Sally Stovall is a recognized local leader in the cause of lowering our collective carbon footprint through cooperative community action. In 2010 as a co-founder and leader of Oak Park-based Green Community Connections, she brought together a group of area residents who were working separately on sustainability education and actions.

Sally is the third climate hero to be recognized by state Senator Don Harmon’s organization through its committee on climate change, which educates consumers and advocates with legislators on sustainable energy goals.

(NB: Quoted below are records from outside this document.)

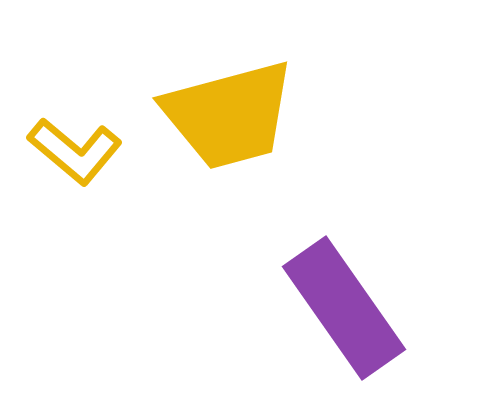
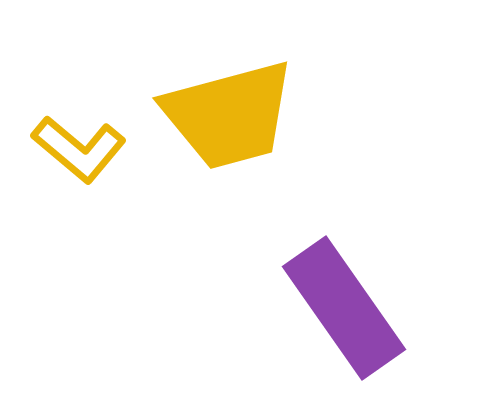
yellow L-shape: moved 4 px right, 2 px up
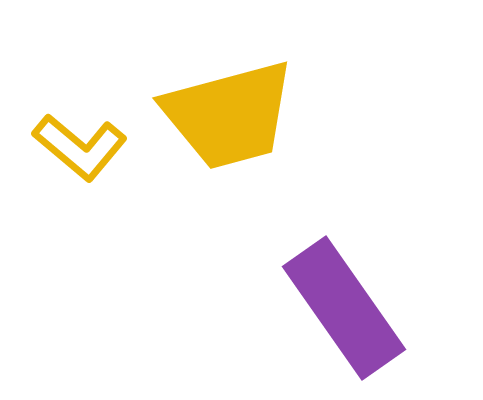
yellow L-shape: moved 1 px right, 2 px up
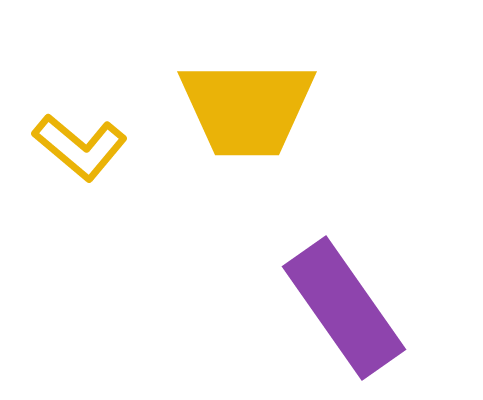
yellow trapezoid: moved 18 px right, 7 px up; rotated 15 degrees clockwise
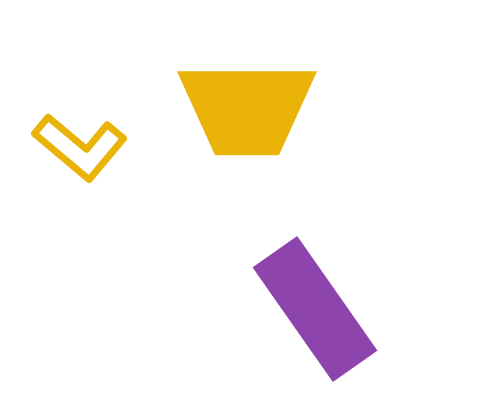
purple rectangle: moved 29 px left, 1 px down
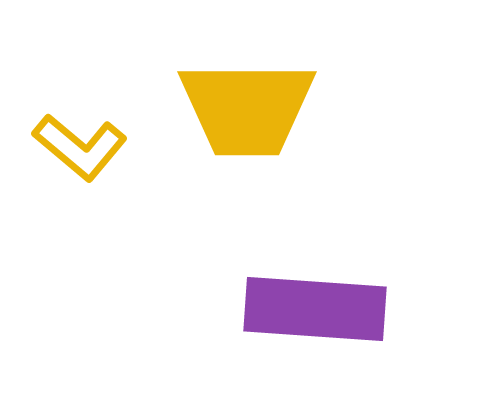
purple rectangle: rotated 51 degrees counterclockwise
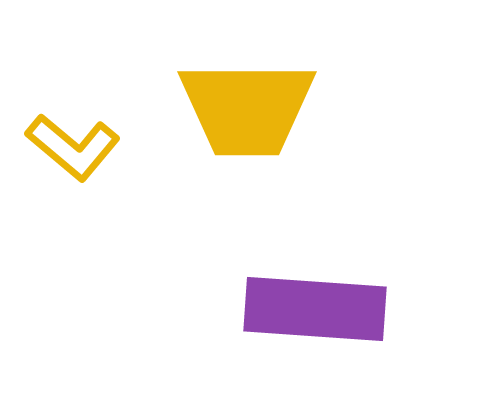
yellow L-shape: moved 7 px left
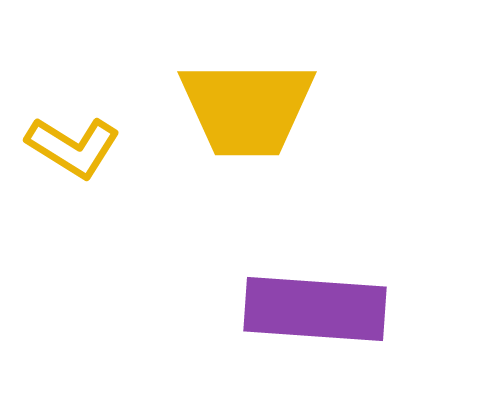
yellow L-shape: rotated 8 degrees counterclockwise
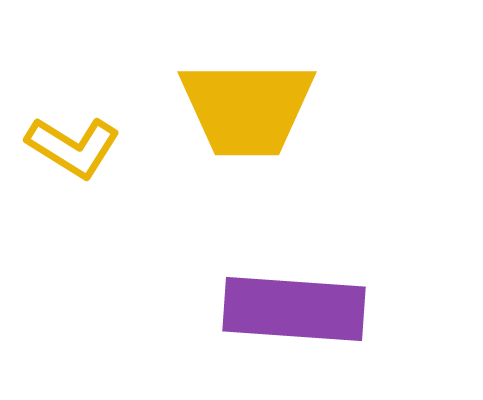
purple rectangle: moved 21 px left
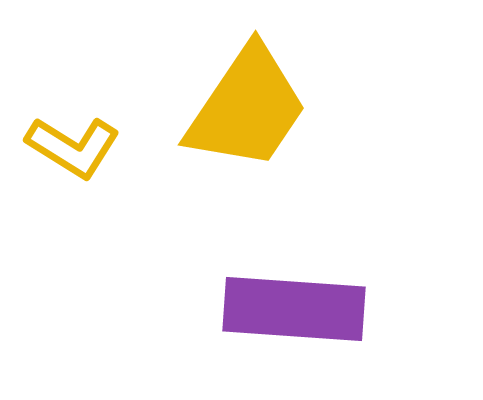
yellow trapezoid: rotated 56 degrees counterclockwise
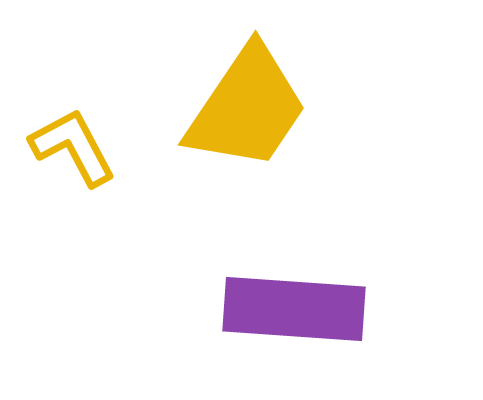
yellow L-shape: rotated 150 degrees counterclockwise
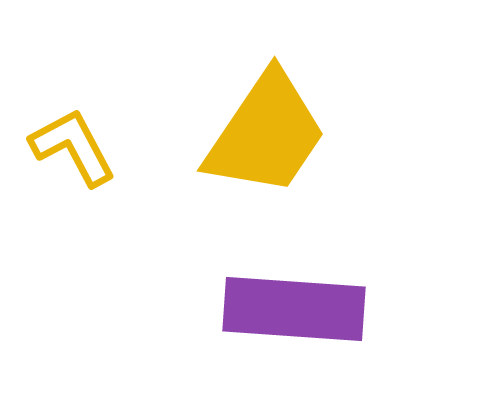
yellow trapezoid: moved 19 px right, 26 px down
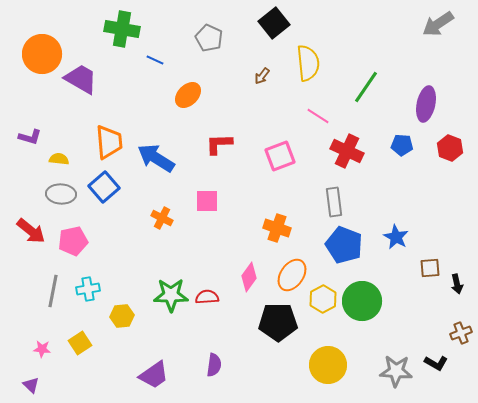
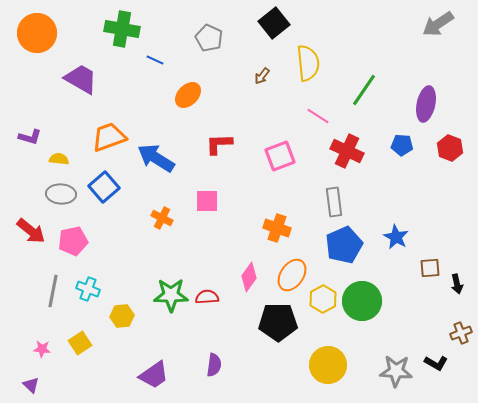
orange circle at (42, 54): moved 5 px left, 21 px up
green line at (366, 87): moved 2 px left, 3 px down
orange trapezoid at (109, 142): moved 5 px up; rotated 105 degrees counterclockwise
blue pentagon at (344, 245): rotated 27 degrees clockwise
cyan cross at (88, 289): rotated 30 degrees clockwise
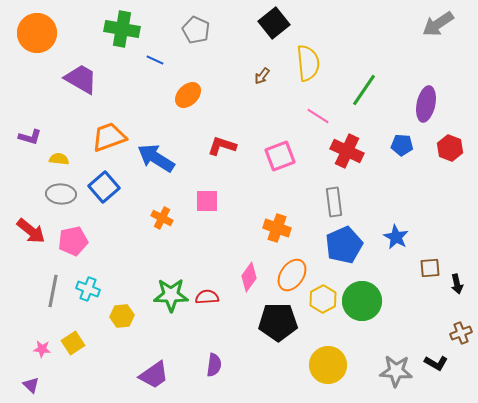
gray pentagon at (209, 38): moved 13 px left, 8 px up
red L-shape at (219, 144): moved 3 px right, 2 px down; rotated 20 degrees clockwise
yellow square at (80, 343): moved 7 px left
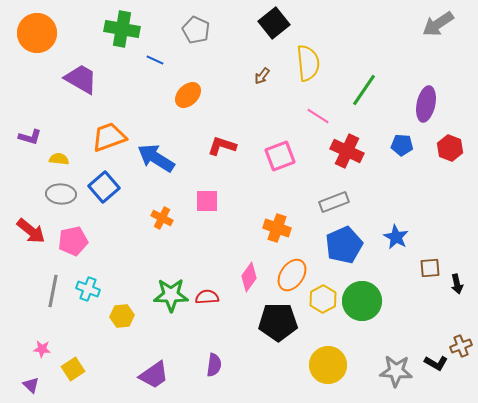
gray rectangle at (334, 202): rotated 76 degrees clockwise
brown cross at (461, 333): moved 13 px down
yellow square at (73, 343): moved 26 px down
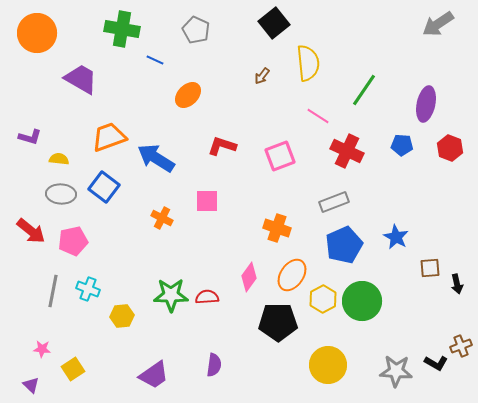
blue square at (104, 187): rotated 12 degrees counterclockwise
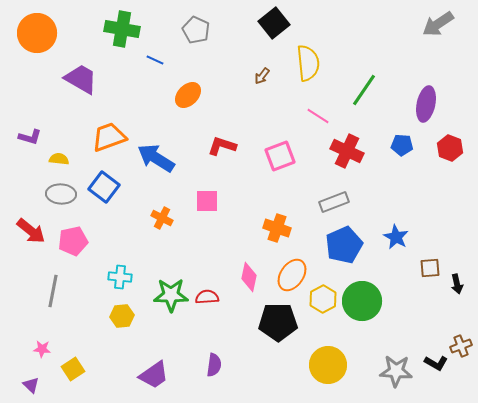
pink diamond at (249, 277): rotated 24 degrees counterclockwise
cyan cross at (88, 289): moved 32 px right, 12 px up; rotated 15 degrees counterclockwise
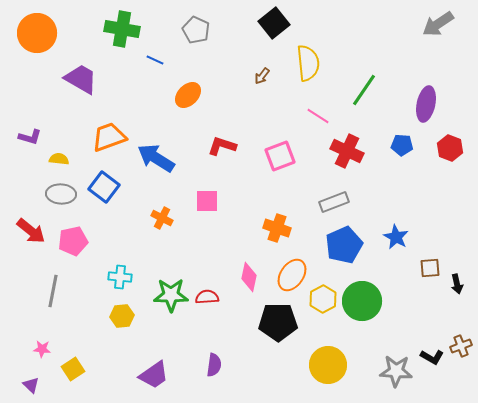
black L-shape at (436, 363): moved 4 px left, 6 px up
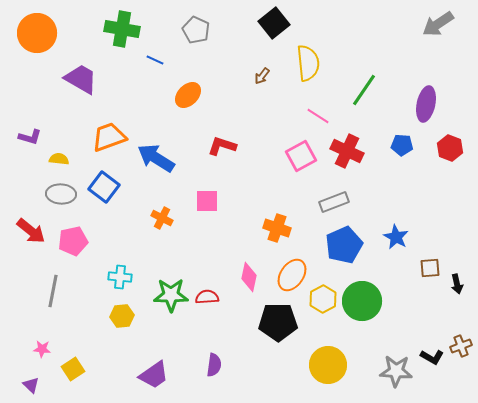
pink square at (280, 156): moved 21 px right; rotated 8 degrees counterclockwise
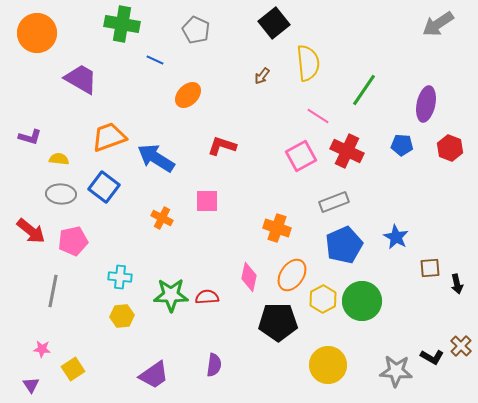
green cross at (122, 29): moved 5 px up
brown cross at (461, 346): rotated 25 degrees counterclockwise
purple triangle at (31, 385): rotated 12 degrees clockwise
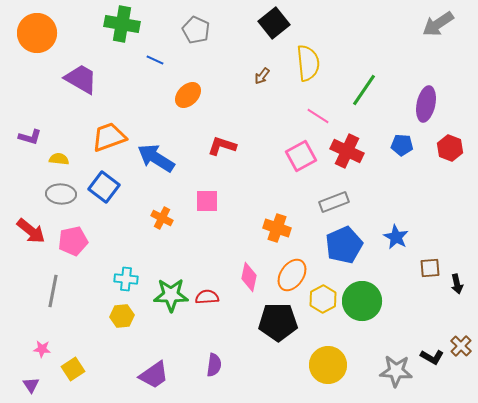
cyan cross at (120, 277): moved 6 px right, 2 px down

What is Green Community Connections?

GCC (www.greencommunityconnections.org) is a 501(c)(3) non-profit volunteer-driven organization devoted to creating a sustainable future in the Oak Park and River Forest area, and to being an environmental leader in metropolitan Chicago. GCC’s mission is to develop a deeper understanding of natural systems, build a resilient community, and inspire sustainability action at the family, community, and public policy levels. GCC has conducted three “Green Living & Learning Tours” to share our neighbors’ innovative sustainable living projects related to food, energy, waste, water, and native habitats. GCC’s annual One Earth Film Festival, will be once again held in March, and this year features a full slate of green films in venues across Chicagoland. (For a complete schedule of Festival film showings, go to www.oneearthfilmfestival.org.)

 Which One Earth Film Festival films can be viewed in Oak Park?

 Eighteen films will be shown in the Oak Park area (Oak Park, River Forest, Forest Park, Berwyn and Triton College). This includes three great pre-fest showings. The first is one of my personal favorites, at Dominican University, Ground Operations: Battlefields to Farmfields on Feb. 24.

 Return of the River (59 minutes), telling an unlikely success story about environmental and cultural restoration, will be seen at the Lake Theater at 10 a.m. on Saturday, March 7. Films for children, age 3-6, will be shown at the Oak Park Public Library that day, also starting at 10 a.m., followed by three short films, perfect for children, age 7-11+: “Reuse, Recycle, Reclaim!” “Flip Flotsam” and “I Have a Question: Where Does My Garbage Go?” After the film, kids can visit “Action Stations,” hosted by local experts, with opportunities to show their love for nature. Also showing on March 7 (3 p.m.) at Pleasant Home, 217 Home Ave., Edible City is a documentary film that introduces a diverse cast of extraordinary characters who are challenging the paradigm of our broken food system. 

 What’s been your involvement in support of climate change action?

I try to work at multiple levels involving family, community and state and national climate policy. At the community level, GCC works with the Interfaith Green Network and PlanItGreen. At the national policy level, I am involved with the Citizens Climate Lobby (CCL), which employs a respectful, relationship-based approach to educate and engage members of Congress. CCL calls for a national fee on fossil fuel-based carbon, to be returned to citizens. 

A native of Louisiana, Sally moved to Oak Park in 2002 after spending two years in Buenos Aires. She received her master’s degree in organization development from Loyola University Chicago and worked in program development for 10 years with Illinois Action for Children. She lives in Oak Park with her partner, Dick Alton.